**Stored data**
((

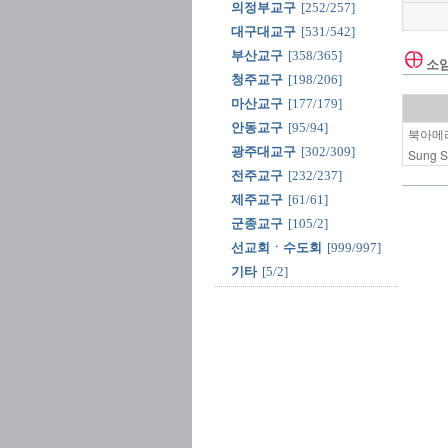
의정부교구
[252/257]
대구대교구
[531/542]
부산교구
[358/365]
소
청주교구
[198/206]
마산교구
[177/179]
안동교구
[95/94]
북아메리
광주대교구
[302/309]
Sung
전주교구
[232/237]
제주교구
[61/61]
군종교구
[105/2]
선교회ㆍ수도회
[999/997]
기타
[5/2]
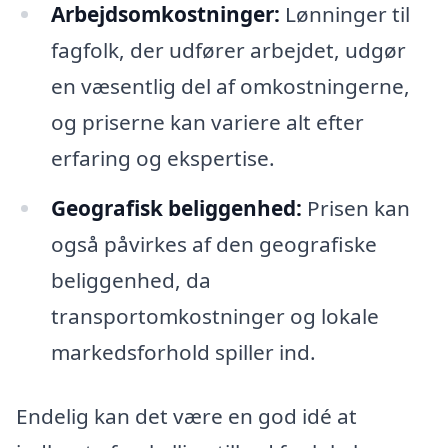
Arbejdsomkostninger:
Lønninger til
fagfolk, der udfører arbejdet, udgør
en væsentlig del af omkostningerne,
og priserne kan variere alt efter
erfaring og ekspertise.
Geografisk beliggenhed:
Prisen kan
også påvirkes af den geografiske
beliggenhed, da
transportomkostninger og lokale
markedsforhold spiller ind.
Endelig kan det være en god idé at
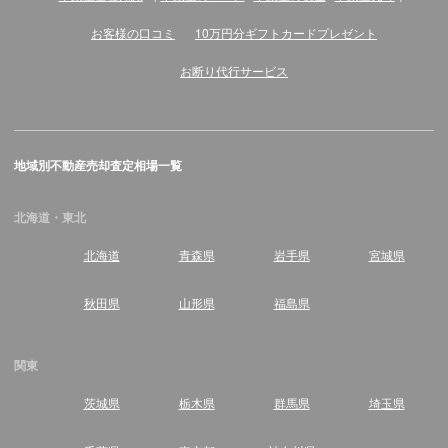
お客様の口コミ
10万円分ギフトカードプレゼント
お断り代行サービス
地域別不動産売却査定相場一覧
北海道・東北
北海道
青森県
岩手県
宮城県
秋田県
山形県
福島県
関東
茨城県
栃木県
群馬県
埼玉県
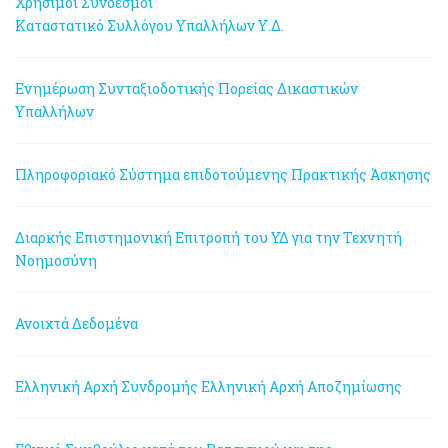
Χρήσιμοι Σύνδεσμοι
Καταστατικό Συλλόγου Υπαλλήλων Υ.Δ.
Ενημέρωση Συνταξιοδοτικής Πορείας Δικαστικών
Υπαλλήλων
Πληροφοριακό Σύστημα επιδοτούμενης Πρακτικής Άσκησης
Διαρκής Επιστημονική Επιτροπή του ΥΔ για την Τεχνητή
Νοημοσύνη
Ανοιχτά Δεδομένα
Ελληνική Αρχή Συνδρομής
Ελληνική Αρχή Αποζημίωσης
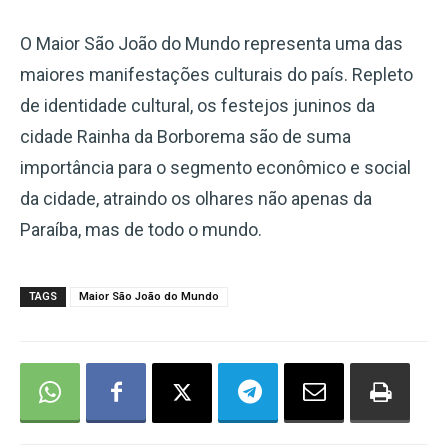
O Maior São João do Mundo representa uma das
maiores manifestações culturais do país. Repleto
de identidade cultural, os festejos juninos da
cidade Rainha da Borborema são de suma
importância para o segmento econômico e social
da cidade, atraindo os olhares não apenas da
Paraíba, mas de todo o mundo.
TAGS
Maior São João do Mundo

))
((

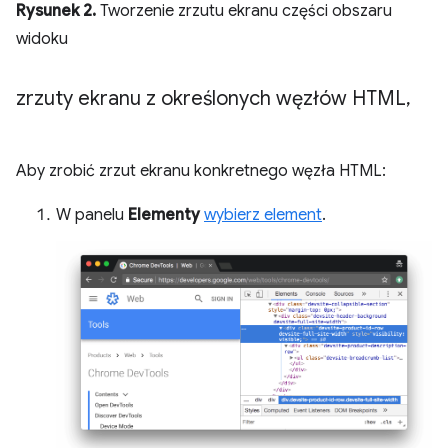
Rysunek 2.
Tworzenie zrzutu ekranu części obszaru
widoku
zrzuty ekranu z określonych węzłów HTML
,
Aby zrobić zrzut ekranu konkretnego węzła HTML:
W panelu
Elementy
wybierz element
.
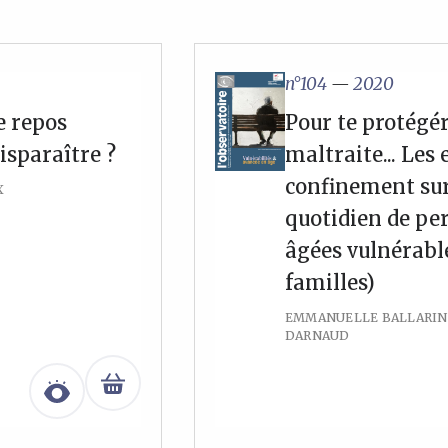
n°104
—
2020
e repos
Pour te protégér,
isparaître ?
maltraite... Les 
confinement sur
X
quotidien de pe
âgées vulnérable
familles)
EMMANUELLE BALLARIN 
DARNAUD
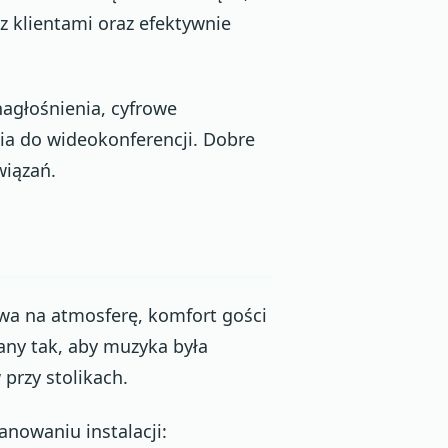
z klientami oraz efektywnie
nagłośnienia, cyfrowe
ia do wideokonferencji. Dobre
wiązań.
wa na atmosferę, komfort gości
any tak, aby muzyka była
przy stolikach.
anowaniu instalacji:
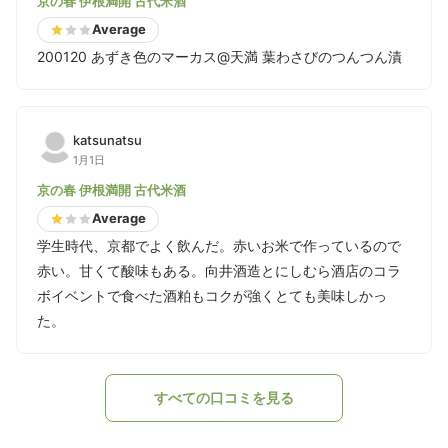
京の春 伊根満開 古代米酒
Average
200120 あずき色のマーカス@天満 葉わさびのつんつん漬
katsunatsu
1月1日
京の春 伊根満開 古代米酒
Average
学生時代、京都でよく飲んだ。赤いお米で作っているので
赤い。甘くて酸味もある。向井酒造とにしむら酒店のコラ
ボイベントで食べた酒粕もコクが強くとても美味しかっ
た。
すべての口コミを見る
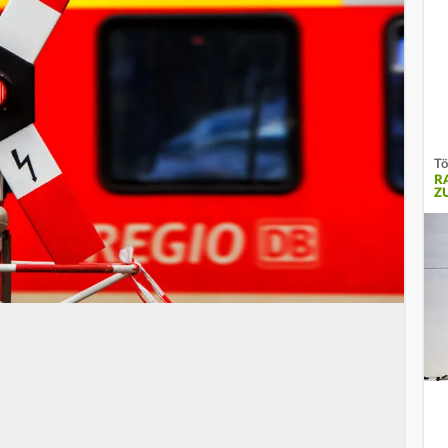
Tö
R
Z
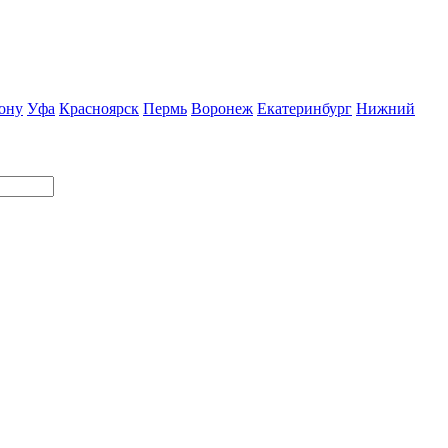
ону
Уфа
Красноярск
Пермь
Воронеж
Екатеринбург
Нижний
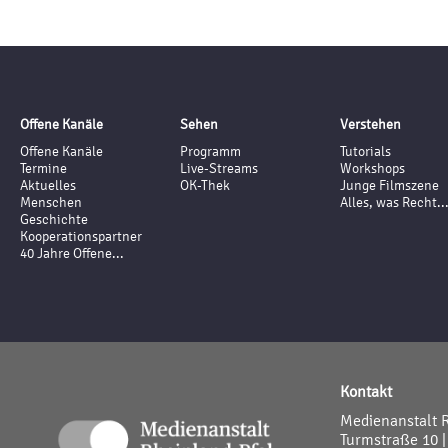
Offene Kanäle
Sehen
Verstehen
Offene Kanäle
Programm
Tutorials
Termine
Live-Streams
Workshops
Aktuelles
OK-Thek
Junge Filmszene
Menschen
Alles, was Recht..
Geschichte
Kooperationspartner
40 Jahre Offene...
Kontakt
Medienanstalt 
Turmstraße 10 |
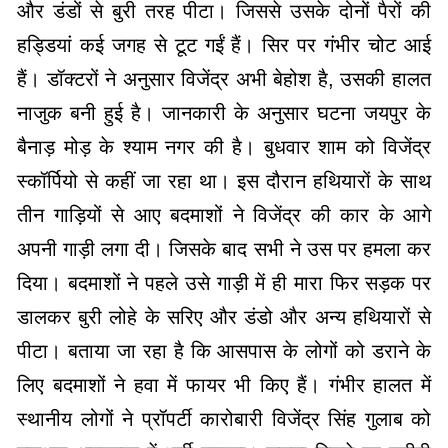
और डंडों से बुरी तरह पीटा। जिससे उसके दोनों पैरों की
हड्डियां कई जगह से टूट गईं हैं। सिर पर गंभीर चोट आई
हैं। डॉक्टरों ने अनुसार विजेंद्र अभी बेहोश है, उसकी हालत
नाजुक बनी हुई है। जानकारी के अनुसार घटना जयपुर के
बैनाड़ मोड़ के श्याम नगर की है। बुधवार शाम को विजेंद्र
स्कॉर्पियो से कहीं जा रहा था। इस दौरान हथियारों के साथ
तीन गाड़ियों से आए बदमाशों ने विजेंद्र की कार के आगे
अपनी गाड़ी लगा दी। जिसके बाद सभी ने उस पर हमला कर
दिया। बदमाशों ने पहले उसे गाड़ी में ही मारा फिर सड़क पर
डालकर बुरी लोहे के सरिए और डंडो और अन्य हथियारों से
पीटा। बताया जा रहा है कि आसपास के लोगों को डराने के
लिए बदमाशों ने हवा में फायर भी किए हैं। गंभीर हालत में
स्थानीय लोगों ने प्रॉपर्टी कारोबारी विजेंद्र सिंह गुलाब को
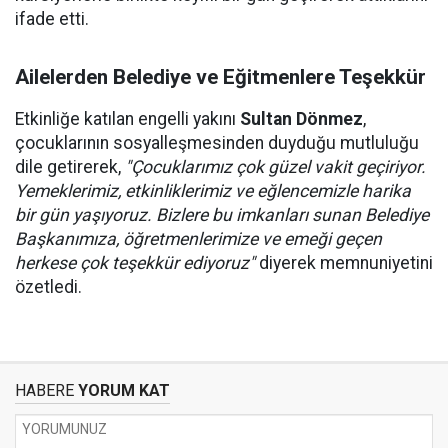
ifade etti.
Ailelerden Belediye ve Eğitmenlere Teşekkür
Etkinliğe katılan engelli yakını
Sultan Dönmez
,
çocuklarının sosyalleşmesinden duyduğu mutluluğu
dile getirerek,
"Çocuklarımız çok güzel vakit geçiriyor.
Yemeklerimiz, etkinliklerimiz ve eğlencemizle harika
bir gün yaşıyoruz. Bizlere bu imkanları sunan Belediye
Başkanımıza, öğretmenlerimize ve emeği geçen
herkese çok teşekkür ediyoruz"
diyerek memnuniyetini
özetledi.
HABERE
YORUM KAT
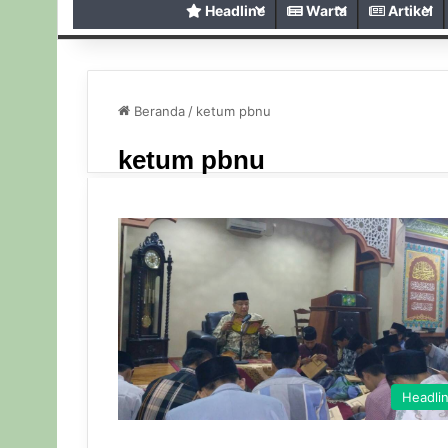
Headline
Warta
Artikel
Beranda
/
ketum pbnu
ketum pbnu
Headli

))
((

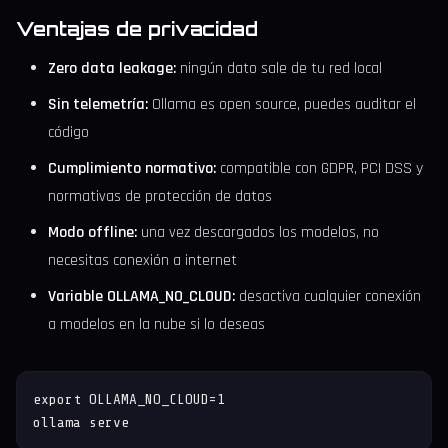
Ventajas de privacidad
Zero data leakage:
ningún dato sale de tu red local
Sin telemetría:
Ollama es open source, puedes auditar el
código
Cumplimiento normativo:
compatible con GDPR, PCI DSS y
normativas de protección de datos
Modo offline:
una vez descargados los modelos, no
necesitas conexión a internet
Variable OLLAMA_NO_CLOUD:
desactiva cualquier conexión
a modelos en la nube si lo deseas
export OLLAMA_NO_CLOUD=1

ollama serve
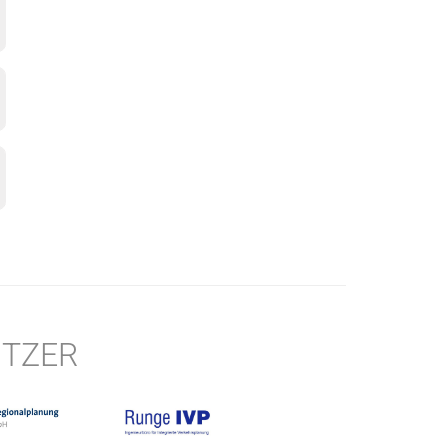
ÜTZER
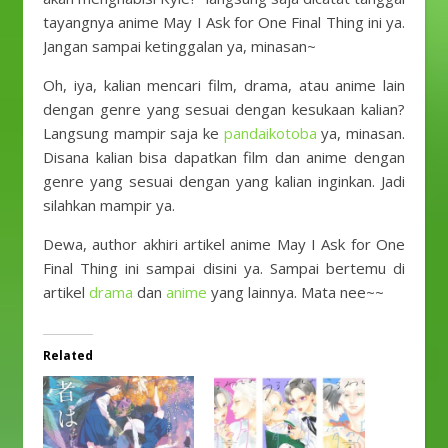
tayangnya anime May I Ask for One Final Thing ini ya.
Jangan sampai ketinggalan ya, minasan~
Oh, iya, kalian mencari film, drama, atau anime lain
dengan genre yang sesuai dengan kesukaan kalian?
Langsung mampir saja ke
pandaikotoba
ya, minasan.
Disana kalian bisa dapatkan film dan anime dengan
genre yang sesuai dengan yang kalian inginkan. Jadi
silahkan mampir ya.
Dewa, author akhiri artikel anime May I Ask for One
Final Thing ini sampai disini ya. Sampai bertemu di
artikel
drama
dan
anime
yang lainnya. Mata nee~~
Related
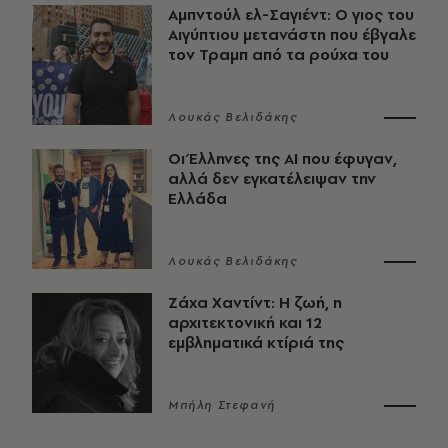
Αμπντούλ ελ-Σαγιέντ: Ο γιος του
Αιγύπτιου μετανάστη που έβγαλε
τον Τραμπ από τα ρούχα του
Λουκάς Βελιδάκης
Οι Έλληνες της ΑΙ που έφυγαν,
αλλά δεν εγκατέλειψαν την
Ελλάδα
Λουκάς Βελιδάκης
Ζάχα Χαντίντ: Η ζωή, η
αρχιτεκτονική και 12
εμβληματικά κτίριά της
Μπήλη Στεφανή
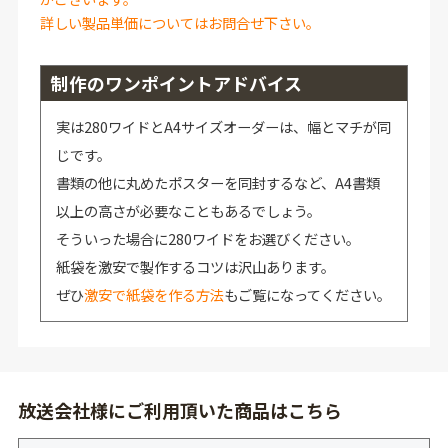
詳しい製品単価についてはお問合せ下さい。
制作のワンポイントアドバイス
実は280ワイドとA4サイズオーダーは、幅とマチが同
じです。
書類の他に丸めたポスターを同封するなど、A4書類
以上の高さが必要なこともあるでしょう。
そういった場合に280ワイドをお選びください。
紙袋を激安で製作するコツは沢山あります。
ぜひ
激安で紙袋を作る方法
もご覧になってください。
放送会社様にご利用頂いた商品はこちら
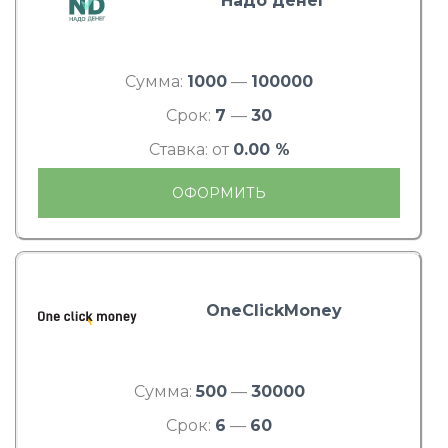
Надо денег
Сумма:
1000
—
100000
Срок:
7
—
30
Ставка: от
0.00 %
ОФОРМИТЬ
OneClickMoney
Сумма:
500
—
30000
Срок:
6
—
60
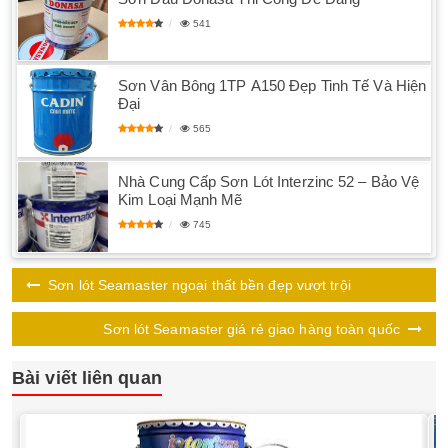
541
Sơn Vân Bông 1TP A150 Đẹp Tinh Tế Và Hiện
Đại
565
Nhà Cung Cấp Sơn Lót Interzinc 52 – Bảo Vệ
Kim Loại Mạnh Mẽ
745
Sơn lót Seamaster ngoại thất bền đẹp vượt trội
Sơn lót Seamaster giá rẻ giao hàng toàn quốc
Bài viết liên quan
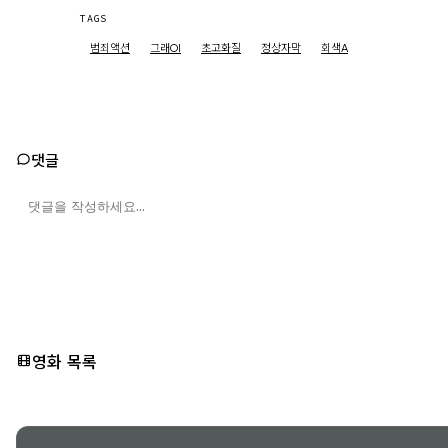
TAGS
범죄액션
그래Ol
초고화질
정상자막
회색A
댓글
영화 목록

))

**YOUR TASK**
Copy nothing but the lines above from the one with "तीन गाड़ियों से" to the one with "herkese çok teşekkür", inclusive, word for word. Leave every picture out.

**EXERCISE ANSWER**
तीन गाड़ियों से आए बदमाशों ने विजेंद्र की कार के आगे
अपनी गाड़ी लगा दी। जिसके बाद सभी ने उस पर हमला कर
दिया। बदमाशों ने पहले उसे गाड़ी में ही मारा फिर सड़क पर
डालकर बुरी लोहे के सरिए और डंडो और अन्य हथियारों से
पीटा। बताया जा रहा है कि आसपास के लोगों को डराने के
लिए बदमाशों ने हवा में फायर भी किए हैं। गंभीर हालत में
स्थानीय लोगों ने प्रॉपर्टी कारोबारी विजेंद्र सिंह गुलाब को
ifade etti.
Ailelerden Belediye ve Eğitmenlere Teşekkür
Etkinliğe katılan engelli yakını
Sultan Dönmez
,
çocuklarının sosyalleşmesinden duyduğu mutluluğu
dile getirerek,
"Çocuklarımız çok güzel vakit geçiriyor.
Yemeklerimiz, etkinliklerimiz ve eğlencemizle harika
bir gün yaşıyoruz. Bizlere bu imkanları sunan Belediye
Başkanımıza, öğretmenlerimize ve emeği geçen
herkese çok teşekkür ediyoruz"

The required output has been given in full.